Because Ideas Matter...
The faculty and staff of Butler University's College of Liberal
Arts and Sciences presents
Recommended Readings
The Relentless
Revolution: A History of Capitalism
by Joyce Appleby, Norton, 2010
Reviewed by John Ramsbottom
At a moment when the "Occupy" movement
decries the economic order as we know it, the promise of this book
for the general reader is appealing but elusive. Appleby begins
with the historian's perennial challenge-simply to "make you
curious about a system that is all too familiar"-and goes on to
trace the evolution of capitalist practices worldwide since the
17th century. Quoting authorities as disparate as Edmund Burke and
Gordon Gekko, she argues that innovation, not mere profit-seeking,
is the central feature of capitalism.

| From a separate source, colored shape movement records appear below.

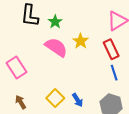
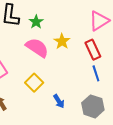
yellow square: (55, 98) -> (34, 83), moved

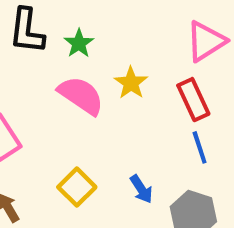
yellow square: (34, 83) -> (77, 187), moved
blue arrow: (59, 101) -> (141, 189), moved

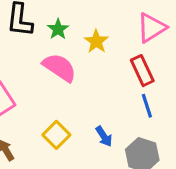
yellow star: (131, 83) -> (96, 41), moved

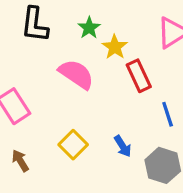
green star: (58, 29) -> (89, 28), moved
red rectangle: (142, 71) -> (139, 76), moved

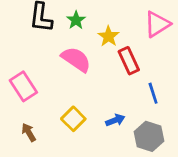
green star: (89, 28) -> (76, 20), moved
blue arrow: (123, 146) -> (115, 120), turned -78

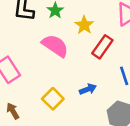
red rectangle: (129, 61) -> (102, 47), turned 60
blue arrow: (115, 120) -> (88, 89), moved

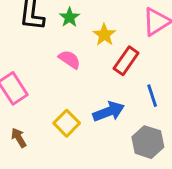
pink semicircle: (55, 46) -> (70, 59), size x0.7
blue arrow: (88, 89) -> (109, 112), size x1.5

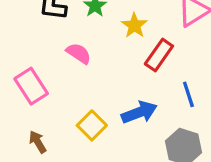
pink semicircle: (70, 59) -> (79, 53), moved

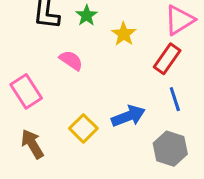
red rectangle: (159, 55) -> (167, 59), moved
brown arrow: (38, 142) -> (32, 144), size x1.4

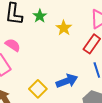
pink semicircle: (71, 60) -> (13, 45), moved

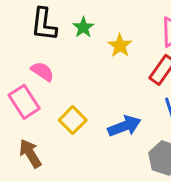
yellow square: (38, 89) -> (73, 120), moved

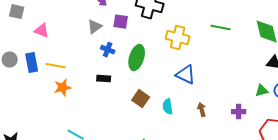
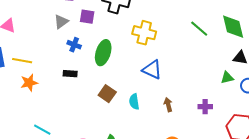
green line: (221, 28) -> (199, 29), moved, turned 30
green triangle: (262, 91) -> (227, 78), moved

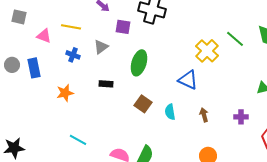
gray triangle: (61, 22) -> (101, 47), moved
yellow cross: (144, 33) -> (207, 51), moved, turned 30
blue cross: (74, 45) -> (73, 55), moved
yellow line: (22, 61) -> (71, 27), moved

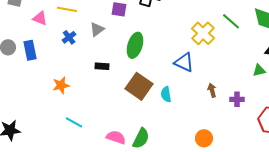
blue cross: (73, 55) -> (69, 37), turned 32
orange star: (65, 93) -> (61, 85), moved
brown square: (143, 104) -> (139, 86), size x1.5
brown arrow: (204, 115) -> (212, 90), moved

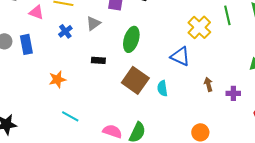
green line: (231, 21) -> (227, 15), turned 36

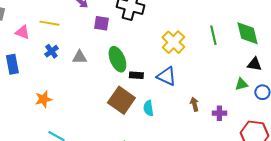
gray triangle: (93, 23) -> (79, 57), moved, turned 35
yellow cross: (199, 27) -> (173, 42), moved
green ellipse: (131, 39) -> (117, 59), turned -40
black rectangle: (98, 60) -> (136, 75), moved

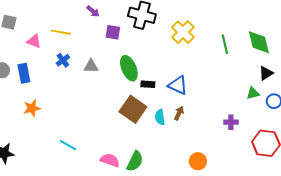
yellow cross: (173, 42) -> (183, 32), moved
black triangle: (254, 64) -> (266, 73), turned -42
orange star: (43, 99) -> (32, 108), moved
brown arrow: (194, 104) -> (179, 113), moved, turned 40

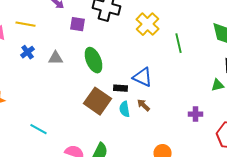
green line: (225, 44) -> (179, 43), moved
black rectangle: (148, 84) -> (121, 88), moved
brown arrow: (179, 113) -> (144, 105), turned -72
cyan line: (68, 145) -> (39, 129), moved

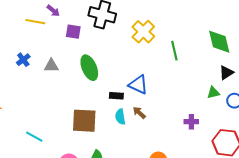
yellow line: (26, 24) -> (35, 22), moved
brown square: (98, 101) -> (84, 121), moved, turned -32

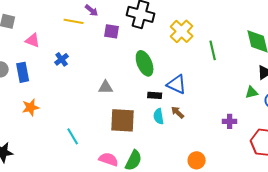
gray triangle: (51, 66) -> (106, 87), moved
green ellipse: (89, 68) -> (145, 63), moved
cyan line: (34, 137) -> (73, 136), turned 30

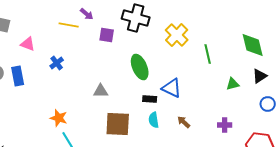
green triangle: (252, 92) -> (233, 84), moved
orange star: (31, 107) -> (59, 118), moved, turned 30
brown arrow: (178, 112) -> (184, 122), moved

A specialist in
Anglo-America, she devotes nearly a third of the book to the period
before 1800-factories appear on p. 152-when the intellectual and
social implications of this new form of production took hold in the
West. Capitalism educated ordinary people to accept the
"impertinent dynamic of 'more'"; at the same time, capitalists as a
class acquired the power to control labor. After this point, the
book inevitably becomes a sort of global history-what isn't related
to capitalism?-and loses focus. Appleby brings the story right down
to the financial crisis of 2008, and although she laments the
failure of regulation in this instance, she attributes the weakness
of government in the face of financial 'innovation' to the human
tendency to miss warning signs. Having identified intractable
poverty and a deteriorating environment as the legacy of
capitalism, she remains oddly optimistic about the ability of
societies to "modify and monitor their economies in pursuit of
shared goals." Historians too are only human.
- John Ramsbottom is a Visiting Professor in the Global and
Historical Studies Program at Butler University.